This editorial appears in the June 9, 2023 issue of Executive Intelligence Review.
[Print version of this editorial]
EDITORIAL
Schiller Institute Conference:
The World Needs JFK’s Vision of Peace!
May 31—The Schiller Institute will hold a conference Saturday, June 10, beginning at 10:00 a.m. EDT (4:00 p.m./16:00 CET). Registration is here.
On June 10, 1963, eight months after the October 1962 Cuban Missile Crisis, and peering into the abyss of thermonuclear self-destruction, American President John F. Kennedy gave a world-historical speech at American University in Washington. He said:
Total war makes no sense in an age when great powers can maintain large and relatively invulnerable nuclear forces and refuse to surrender without resort to those forces. It makes no sense in an age when the deadly poisons produced by a nuclear exchange would be carried by wind and water and soil and seed to the far corners of the globe and to generations yet unborn.
In a video address Sept. 23, 2022 to an international conference in Moscow marking the 60th anniversary of the Cuban Missile Crisis, Anatoly Antonov, Russia’s Ambassador to the United States, said:
Whereas the consequence of the Cuban Missile Crisis was the recognition of the possibility of peaceful co-existence of two great powers, now, over the past decades, Washington has set out to subvert Russia, bring it to its knees, or even better—to dismember it into several separate principalities.
Further, China and other nations’ Ukraine peace proposals have been rejected by London and Washington. Worse, China/Taiwan is to be the next theater in which world war is to be provoked.
In the last month, mad drone attacks have been launched directly into Russia, including on the Kremlin itself. These attacks are coming, either from an unhinged Zelensky regime, or from NATO special forces masquerading as “anti-Putin freedom fighters” who are being “passively supported” by the London-Washington military-intelligence establishment. Whatever their origin, they are criminally insane, and must be stopped.
No nation has the right to bring the world to the brink of annihilation; every citizen of the world has not only the right, but the obligation to act against such madness. This cannot be done through war. As the Rev. Martin Luther King, Jr. in his opposition to the Vietnam War put it,
The choice is no longer between violence and non-violence. The choice is between non-violence and non-existence.

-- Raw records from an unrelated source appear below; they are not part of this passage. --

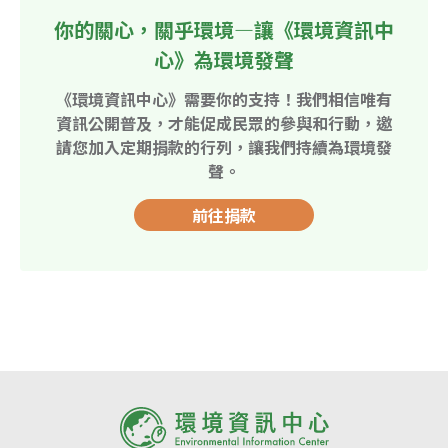
你的關心，關乎環境—讓《環境資訊中
心》為環境發聲
《環境資訊中心》需要你的支持！我們相信唯有
資訊公開普及，才能促成民眾的參與和行動，邀
請您加入定期捐款的行列，讓我們持續為環境發
聲。
前往捐款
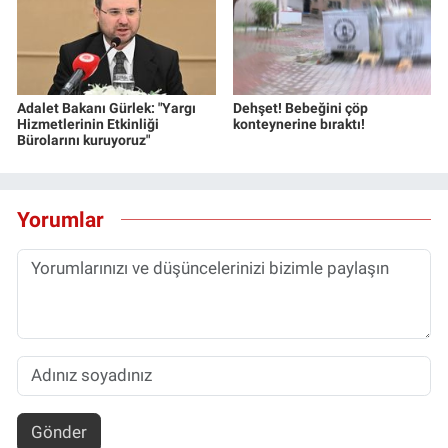
Adalet Bakanı Gürlek: "Yargı
Dehşet! Bebeğini çöp
Hizmetlerinin Etkinliği
konteynerine bıraktı!
Bürolarını kuruyoruz"
Yorumlar
Gönder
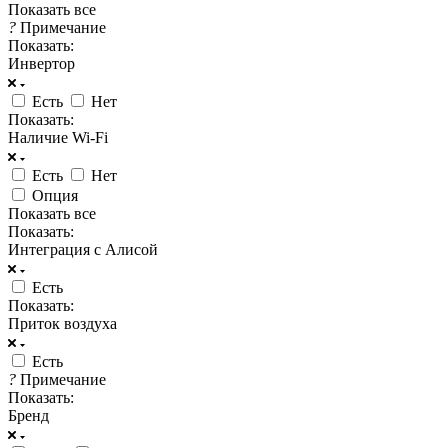
Показать все
?
Примечание
Показать:
Инвертор
Есть
Нет
Показать:
Наличие Wi-Fi
Есть
Нет
Опция
Показать все
Показать:
Интеграция с Алисой
Есть
Показать:
Приток воздуха
Есть
?
Примечание
Показать:
Бренд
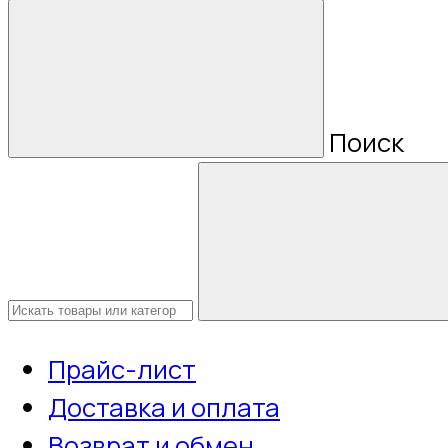
Поиск
Прайс-лист
Доставка и оплата
Возврат и обмен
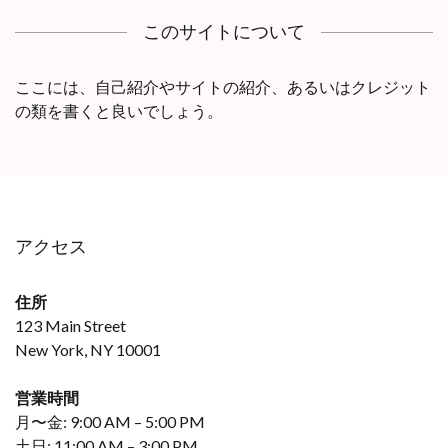
このサイトについて
ここには、自己紹介やサイトの紹介、あるいはクレジット
の類を書くと良いでしょう。
アクセス
住所
123 Main Street
New York, NY 10001
営業時間
月〜金: 9:00 AM – 5:00 PM
土日: 11:00 AM – 3:00 PM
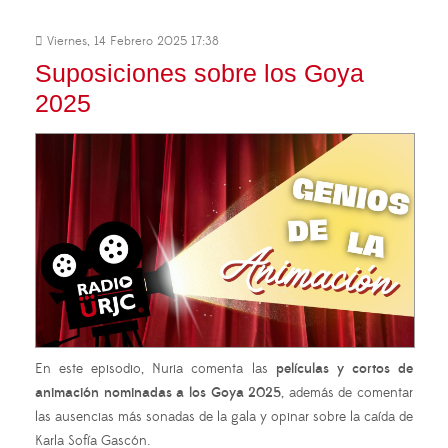
Viernes, 14 Febrero 2025 17:38
Suposiciones sobre los Goya
2025
En este episodio, Nuria comenta las
películas y cortos de
animación nominadas a los Goya 2025
, además de comentar
las ausencias más sonadas de la gala y opinar sobre la caída de
Karla Sofía Gascón.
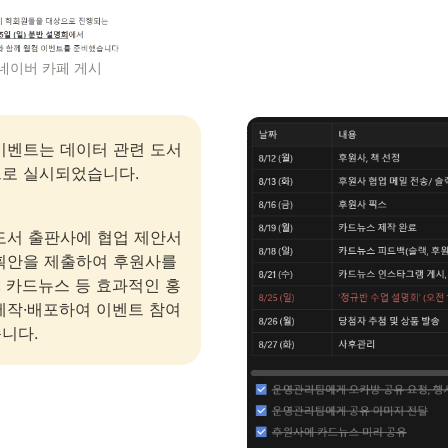
네이버 카페 게시 
이벤트는 데이터 관련 도서 
로 실시되었습니다. 
도서 출판사에 협업 제안서
획안을 제출하여 후원사를 
 카드뉴스 등 효과적인 홍
제작·배포하여 이벤트 참여
니다.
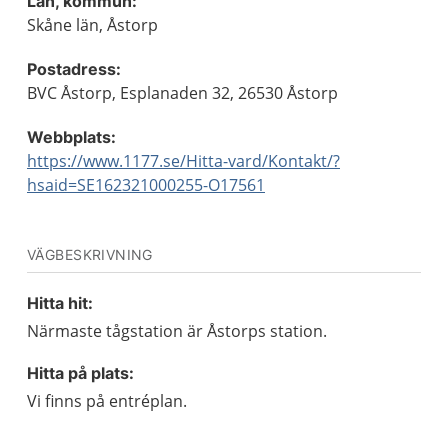
Län, kommun:
Skåne län, Åstorp
Postadress:
BVC Åstorp, Esplanaden 32, 26530 Åstorp
Webbplats:
https://www.1177.se/Hitta-vard/Kontakt/?
hsaid=SE162321000255-O17561
VÄGBESKRIVNING
Hitta hit:
Närmaste tågstation är Åstorps station.
Hitta på plats:
Vi finns på entréplan.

Helga Zepp-LaRouche, founder and chairwoman of the Schiller Institute, wrote an “Urgent Appeal by Citizens and Institutions from All Over the World, to the (Next) President of the United States!” which says:
Today we are faced with a strategic situation which is much more dangerous than that at the height of the Cuban missile crisis; offensive NATO weapon systems are much closer to the border of Russia than Cuba was to the U.S., the destructive power of the weapons even greater, the warning time before their launch shorter, and the trust between the leaders of the big nuclear powers much below that between Kennedy and Khrushchev. The doomsday clock is set by the Bulletin of the Atomic Scientists at 90 seconds before midnight, and that may be overly optimistic.
The Schiller Institute therefore calls upon all sane forces either already proposing pathways to immediate peace, or inclined to do so, to convene on the 60th anniversary of the JFK American University “Peace Speech” on June 10—an international assembly of the people of the world to deliberate on what Zepp-LaRouche has called “Ten Principles for a New International Security and Development Architecture” and what we must each and all do, to bring that about. As JFK said at American University:
Our problems are manmade—therefore, they can be solved by man. And man can be as big as he wants. No problem of human destiny is beyond human beings. Man’s reason and spirit have often solved the seemingly unsolvable—and we believe they can do it again.